Other songs from EP were recorded during following week, under orchestral conduction by Guy Motta and Jean Claudric; "Le petit perroquet", "Je m'endors dans tes bras", "Le septième jour" and "Je me repose".

=== Release and acclaim ===
Le Temps des fleurs was released in early October on EP, in 18 cm (7 inch) format under catalog number 71 296, with cover photo credited to Georges Dambier. It immediately scored a success in its first week, selling roughly around 30,000 copies and reaching top of the French radio charts where it remained for four consecutive weeks. Dalida promoted the record during her current concert tour, over radio and television, mostly for title song, but also making several appearances for others.
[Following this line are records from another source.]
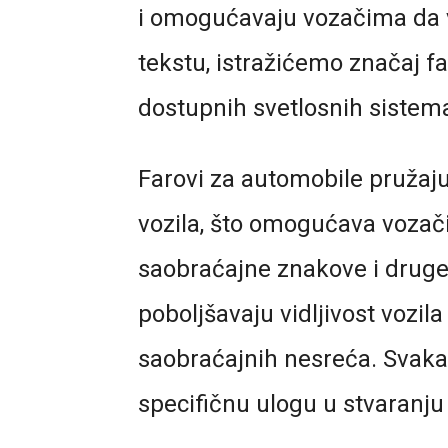
i omogućavaju vozačima da v
tekstu, istražićemo značaj f
dostupnih svetlosnih sistem
Farovi za automobile pružaju
vozila, što omogućava vozač
saobraćajne znakove i druge
poboljšavaju vidljivost vozil
saobraćajnih nesreća. Svak
specifičnu ulogu u stvaranju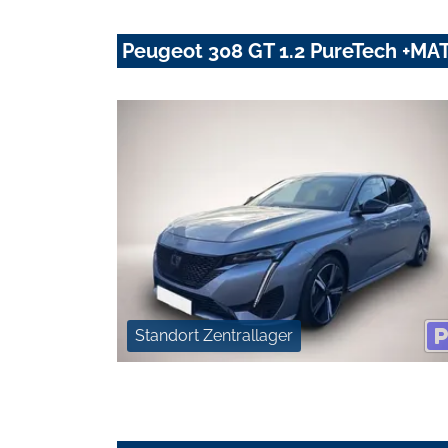
Peugeot 308 GT 1.2 PureTech +M
Standort Zentrallager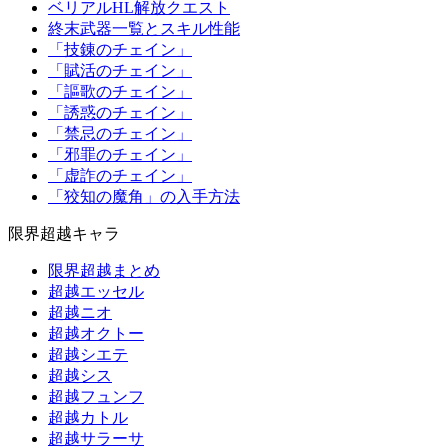
ベリアルHL解放クエスト
終末武器一覧とスキル性能
「技錬のチェイン」
「賦活のチェイン」
「謳歌のチェイン」
「誘惑のチェイン」
「禁忌のチェイン」
「邪罪のチェイン」
「虚詐のチェイン」
「狡知の魔角」の入手方法
限界超越キャラ
限界超越まとめ
超越エッセル
超越ニオ
超越オクトー
超越シエテ
超越シス
超越フュンフ
超越カトル
超越サラーサ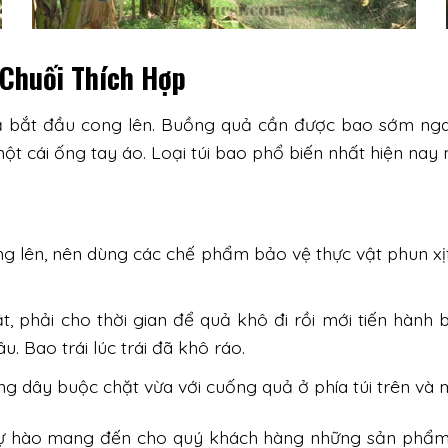
 Chuối Thích Hợp
bắt đầu cong lên. Buồng quả cần được bao sớm ngay 
một cái ống tay áo. Loại túi bao phổ biến nhất hiện nay 
g lên, nên dùng các chế phẩm bảo vệ thực vật phun xịt
, phải cho thời gian để quả khô đi rồi mới tiến hành b
. Bao trái lúc trái đã khô ráo.
ng dây buộc chặt vừa với cuống quả ở phía túi trên và 
ĩ tự hào mang đến cho quý khách hàng những sản phẩm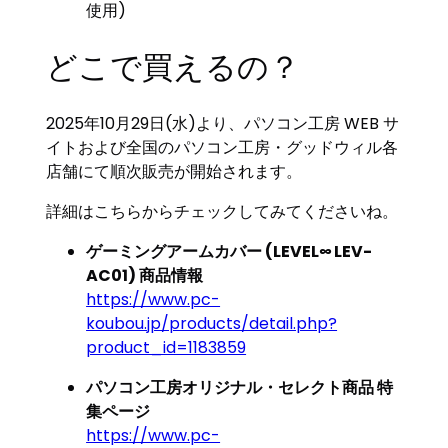
使用)
どこで買えるの？
2025年10月29日(水)より、パソコン工房 WEB サ
イトおよび全国のパソコン工房・グッドウィル各
店舗にて順次販売が開始されます。
詳細はこちらからチェックしてみてくださいね。
ゲーミングアームカバー (LEVEL∞ LEV-
AC01) 商品情報
https://www.pc-
koubou.jp/products/detail.php?
product_id=1183859
パソコン工房オリジナル・セレクト商品 特
集ページ
https://www.pc-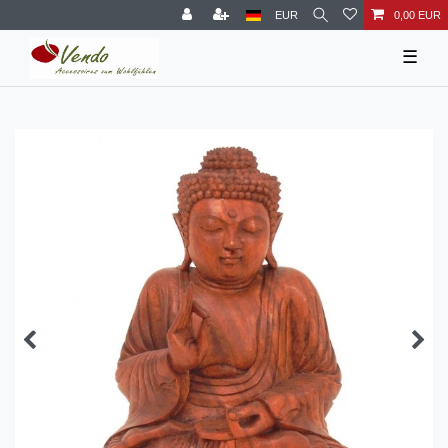
EUR
0,00 EUR
☰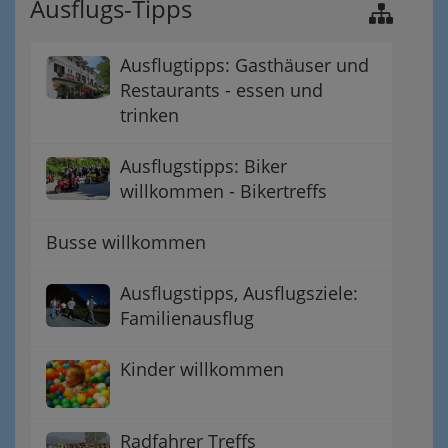
Ausflugs-Tipps
Ausflugtipps: Gasthäuser und
Restaurants - essen und
trinken
Ausflugstipps: Biker
willkommen - Bikertreffs
Busse willkommen
Ausflugstipps, Ausflugsziele:
Familienausflug
Kinder willkommen
Radfahrer Treffs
Paris Match described: "to watch Dalida performing [the song] on television is as incredible as listening to the song itself". Until late 1969, the record was reissued for three more times, Barclay Records' personal record, and sold over 415,000 units.

=== Other languages ===
Dalida was first one to record the song in French, German and Italian. Lyrics of German version "An jenem Tag" were written by Heinz Korn, and Italian "Quelli erano Giorni" by Daiano. Both were recorded and released in October on singles, with B-side each having their language equivalent of Dalida's French song Quelques larmes de pluie. With them, Dalida charted fairly, entering Top 10 in Germany and Top 20 in Italy, collectively selling additional 90,000 copies.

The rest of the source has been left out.